Theater News

San Francisco Spotlight: September 2007

The Final Frontier

Karl Hanover and John Behlmann
in Expedition 6
Karl Hanover and John Behlmann
in Expedition 6

The Magic Theatre hones in on the world’s continued fascination with space exploration with the world premiere of Expedition 6 (September 8-October 7), created and directed by film and stage star Bill Pullman. This unusual production uses live music, low-flying trapezes, the writings of various selected astronauts, and NASA reports, to construct a docudrama about two American astronauts and a Russian cosmonaut, all of whom were stranded in space after the Columbia Shuttle disaster.

51802, is a world-premiere dance piece created and directed by Erika Chong Shuch (September 14-29), which incorporates live music, song, and text to tell its interwoven stories of conflict and loss experienced by those separated from each other by prison walls.

At the San Francisco Playhouse, you can take in John Guare’s brilliant Six Degrees of Separation (September 22-November 17). This award-winning work is based on an actual incident of a young African-American man who coerced his way into the homes of several of New York’s most upper-crust families by pretending to be the son of Sidney Poitier.

The Shotgun Players presents Eisa Davis’ Bulrusher (Ashby Stage, September 19-October 21), the story of a woman in 1955 living in Boonville, California who is ostracized for her clairvoyance and loner ways. The play, a finalist for the 2007 Pulitzer Prize, is directed by Ellen Sebastian Chang and Margo Hall.


The New Conservatory Theatre presents the U.S. premiere of Holding the Man (September 29-November 4), the story of a relationship that has weathered every storm, from separation to temptation to HIV. Based on the memoir by Timothy Conigrave and adapted by Tommy Murphy, the work won Australia’s NSW Premiere’s Literary Award for Best Play in 2007.

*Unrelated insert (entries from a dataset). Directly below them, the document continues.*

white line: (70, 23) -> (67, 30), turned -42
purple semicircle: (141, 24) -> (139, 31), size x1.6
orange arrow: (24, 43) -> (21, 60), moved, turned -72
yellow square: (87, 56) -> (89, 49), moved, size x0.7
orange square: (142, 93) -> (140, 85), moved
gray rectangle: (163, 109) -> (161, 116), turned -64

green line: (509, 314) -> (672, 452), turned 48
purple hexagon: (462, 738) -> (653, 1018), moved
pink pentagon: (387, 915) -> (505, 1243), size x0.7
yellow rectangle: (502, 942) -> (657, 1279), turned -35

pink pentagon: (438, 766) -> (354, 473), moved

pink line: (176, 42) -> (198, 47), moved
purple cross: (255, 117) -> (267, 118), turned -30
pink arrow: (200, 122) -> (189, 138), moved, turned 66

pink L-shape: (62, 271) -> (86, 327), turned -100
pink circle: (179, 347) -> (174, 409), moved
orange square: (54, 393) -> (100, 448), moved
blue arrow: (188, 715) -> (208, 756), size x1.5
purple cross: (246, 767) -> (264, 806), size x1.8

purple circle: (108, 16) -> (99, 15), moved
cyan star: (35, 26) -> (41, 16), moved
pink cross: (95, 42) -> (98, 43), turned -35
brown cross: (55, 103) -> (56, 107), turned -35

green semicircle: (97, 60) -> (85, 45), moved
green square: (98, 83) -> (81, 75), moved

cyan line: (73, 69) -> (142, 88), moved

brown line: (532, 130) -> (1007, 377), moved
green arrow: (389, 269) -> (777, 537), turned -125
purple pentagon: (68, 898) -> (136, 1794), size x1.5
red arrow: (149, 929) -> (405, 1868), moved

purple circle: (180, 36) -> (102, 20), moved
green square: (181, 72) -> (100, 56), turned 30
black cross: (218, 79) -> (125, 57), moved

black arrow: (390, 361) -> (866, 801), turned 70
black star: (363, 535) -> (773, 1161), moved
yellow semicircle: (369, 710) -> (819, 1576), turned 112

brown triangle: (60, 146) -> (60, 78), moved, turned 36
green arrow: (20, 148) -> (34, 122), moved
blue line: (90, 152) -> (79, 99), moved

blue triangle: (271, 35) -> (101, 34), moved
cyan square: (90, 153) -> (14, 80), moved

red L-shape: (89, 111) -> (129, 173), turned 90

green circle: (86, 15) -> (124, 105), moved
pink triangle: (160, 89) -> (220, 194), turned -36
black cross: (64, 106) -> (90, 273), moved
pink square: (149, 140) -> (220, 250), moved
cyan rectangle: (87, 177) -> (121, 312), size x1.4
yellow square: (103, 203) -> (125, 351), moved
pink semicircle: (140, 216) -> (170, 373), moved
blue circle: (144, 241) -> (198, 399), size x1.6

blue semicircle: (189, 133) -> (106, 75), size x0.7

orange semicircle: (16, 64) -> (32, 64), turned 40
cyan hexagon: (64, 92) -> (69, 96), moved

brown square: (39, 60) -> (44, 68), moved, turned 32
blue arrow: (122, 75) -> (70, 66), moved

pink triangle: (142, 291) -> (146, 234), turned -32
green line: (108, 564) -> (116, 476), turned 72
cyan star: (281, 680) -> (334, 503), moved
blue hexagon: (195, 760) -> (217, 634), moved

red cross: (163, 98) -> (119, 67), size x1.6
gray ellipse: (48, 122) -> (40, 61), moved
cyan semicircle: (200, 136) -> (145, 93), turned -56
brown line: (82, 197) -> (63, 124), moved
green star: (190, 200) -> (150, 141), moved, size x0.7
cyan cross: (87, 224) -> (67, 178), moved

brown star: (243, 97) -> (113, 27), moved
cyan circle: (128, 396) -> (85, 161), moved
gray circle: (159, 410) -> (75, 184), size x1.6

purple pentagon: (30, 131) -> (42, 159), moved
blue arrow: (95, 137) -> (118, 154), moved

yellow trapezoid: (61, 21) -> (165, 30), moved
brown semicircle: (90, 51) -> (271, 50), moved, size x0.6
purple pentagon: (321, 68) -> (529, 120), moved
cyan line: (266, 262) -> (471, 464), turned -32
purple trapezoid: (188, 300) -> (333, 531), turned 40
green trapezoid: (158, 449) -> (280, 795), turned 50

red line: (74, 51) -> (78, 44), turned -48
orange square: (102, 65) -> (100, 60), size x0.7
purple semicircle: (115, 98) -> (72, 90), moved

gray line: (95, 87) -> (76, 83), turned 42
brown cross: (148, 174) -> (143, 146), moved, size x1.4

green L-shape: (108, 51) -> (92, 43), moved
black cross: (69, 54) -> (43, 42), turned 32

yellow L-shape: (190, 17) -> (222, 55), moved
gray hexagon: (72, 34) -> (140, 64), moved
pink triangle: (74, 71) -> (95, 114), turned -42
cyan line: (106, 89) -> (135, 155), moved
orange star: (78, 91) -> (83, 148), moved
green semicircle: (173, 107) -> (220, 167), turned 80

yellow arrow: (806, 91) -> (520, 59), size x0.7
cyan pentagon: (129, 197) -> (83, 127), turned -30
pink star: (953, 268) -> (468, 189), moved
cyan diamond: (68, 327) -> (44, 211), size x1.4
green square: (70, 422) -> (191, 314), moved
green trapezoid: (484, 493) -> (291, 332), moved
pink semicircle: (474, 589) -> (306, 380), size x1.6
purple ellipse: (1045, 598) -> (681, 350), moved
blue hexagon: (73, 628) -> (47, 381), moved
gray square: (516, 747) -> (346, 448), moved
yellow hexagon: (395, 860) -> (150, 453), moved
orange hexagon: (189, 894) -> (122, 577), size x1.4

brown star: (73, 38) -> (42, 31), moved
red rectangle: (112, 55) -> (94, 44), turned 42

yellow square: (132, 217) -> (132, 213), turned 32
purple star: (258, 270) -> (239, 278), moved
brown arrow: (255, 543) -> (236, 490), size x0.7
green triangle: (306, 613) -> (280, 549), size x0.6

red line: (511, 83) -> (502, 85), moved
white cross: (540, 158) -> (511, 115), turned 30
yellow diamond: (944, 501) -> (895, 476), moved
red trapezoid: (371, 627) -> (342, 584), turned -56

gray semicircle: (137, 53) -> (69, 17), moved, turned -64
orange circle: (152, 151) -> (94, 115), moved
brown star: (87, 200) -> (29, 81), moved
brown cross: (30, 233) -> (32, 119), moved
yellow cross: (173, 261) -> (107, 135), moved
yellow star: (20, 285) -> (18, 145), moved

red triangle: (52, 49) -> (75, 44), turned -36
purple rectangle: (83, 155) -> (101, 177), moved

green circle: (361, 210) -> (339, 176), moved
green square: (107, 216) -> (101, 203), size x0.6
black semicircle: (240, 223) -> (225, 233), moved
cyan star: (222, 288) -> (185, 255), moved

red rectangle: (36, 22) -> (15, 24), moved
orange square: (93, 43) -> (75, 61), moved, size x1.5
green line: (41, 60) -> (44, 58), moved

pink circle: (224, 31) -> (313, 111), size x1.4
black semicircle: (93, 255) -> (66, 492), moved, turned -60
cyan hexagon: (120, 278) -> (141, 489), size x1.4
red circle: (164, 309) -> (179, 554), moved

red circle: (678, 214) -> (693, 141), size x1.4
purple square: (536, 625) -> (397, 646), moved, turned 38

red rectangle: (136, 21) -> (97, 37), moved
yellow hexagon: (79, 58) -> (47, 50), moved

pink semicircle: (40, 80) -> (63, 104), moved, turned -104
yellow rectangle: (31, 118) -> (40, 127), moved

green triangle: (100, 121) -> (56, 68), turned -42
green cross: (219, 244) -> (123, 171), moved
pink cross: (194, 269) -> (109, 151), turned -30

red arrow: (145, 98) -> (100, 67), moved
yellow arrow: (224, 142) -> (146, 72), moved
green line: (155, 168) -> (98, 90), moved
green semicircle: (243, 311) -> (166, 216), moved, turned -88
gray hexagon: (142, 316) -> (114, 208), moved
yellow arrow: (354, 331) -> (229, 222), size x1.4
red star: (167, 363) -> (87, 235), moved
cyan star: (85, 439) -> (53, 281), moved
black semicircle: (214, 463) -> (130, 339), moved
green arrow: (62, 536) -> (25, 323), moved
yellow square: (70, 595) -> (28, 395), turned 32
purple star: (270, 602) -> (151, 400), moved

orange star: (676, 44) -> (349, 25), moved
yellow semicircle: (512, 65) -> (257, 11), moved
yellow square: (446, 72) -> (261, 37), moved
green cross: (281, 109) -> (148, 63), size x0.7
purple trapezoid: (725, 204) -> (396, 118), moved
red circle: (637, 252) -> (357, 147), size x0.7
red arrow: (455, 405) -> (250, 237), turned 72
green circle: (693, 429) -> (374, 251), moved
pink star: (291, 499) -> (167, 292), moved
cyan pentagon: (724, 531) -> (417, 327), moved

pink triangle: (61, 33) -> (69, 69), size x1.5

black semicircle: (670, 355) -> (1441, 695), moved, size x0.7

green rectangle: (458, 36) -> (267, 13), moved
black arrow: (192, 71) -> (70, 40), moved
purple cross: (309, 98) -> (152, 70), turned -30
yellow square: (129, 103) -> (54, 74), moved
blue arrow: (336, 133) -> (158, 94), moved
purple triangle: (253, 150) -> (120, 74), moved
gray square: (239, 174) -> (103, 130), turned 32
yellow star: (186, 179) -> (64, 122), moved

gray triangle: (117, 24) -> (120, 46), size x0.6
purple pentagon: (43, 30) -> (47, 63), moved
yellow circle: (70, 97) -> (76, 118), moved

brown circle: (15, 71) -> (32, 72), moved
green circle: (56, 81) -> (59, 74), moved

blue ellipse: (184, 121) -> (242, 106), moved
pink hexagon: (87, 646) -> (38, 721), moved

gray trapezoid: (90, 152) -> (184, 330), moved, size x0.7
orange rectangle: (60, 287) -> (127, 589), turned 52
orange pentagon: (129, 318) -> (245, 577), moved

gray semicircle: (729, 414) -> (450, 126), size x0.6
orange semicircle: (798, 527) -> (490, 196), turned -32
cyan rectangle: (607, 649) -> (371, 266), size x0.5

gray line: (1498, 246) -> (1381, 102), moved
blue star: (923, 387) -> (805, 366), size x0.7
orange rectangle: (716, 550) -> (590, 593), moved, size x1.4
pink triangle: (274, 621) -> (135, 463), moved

Singer Hank Williams, a real-life Horatio Alger, started out small and ended up big. Now audiences can relive not only his rags-to-riches story, but hear a significant chunk of his unforgettable musical repertoire in Hank Williams: Lost Highway (September 6-October 6) at the Dean Lesher Regional Center for the Arts in Walnut Creek.

Finally, if you aren’t one of the hundreds of thousands of people who’ve yet to pledge devotion to the insanely popular Disney’s High School Musical, September is your chance to join the club. Ray of Light Theatre, a local non-profit community-based theater company, presents the smash hit musical (September 21-October 7) at San Francisco’s School of the Arts High School. The charming story of two star-crossed teen lovers brought together through the power of musical theater includes all the same characters and music from the TV megahit, and features two new songs: “Counting On You” and “Cellular Fusion.”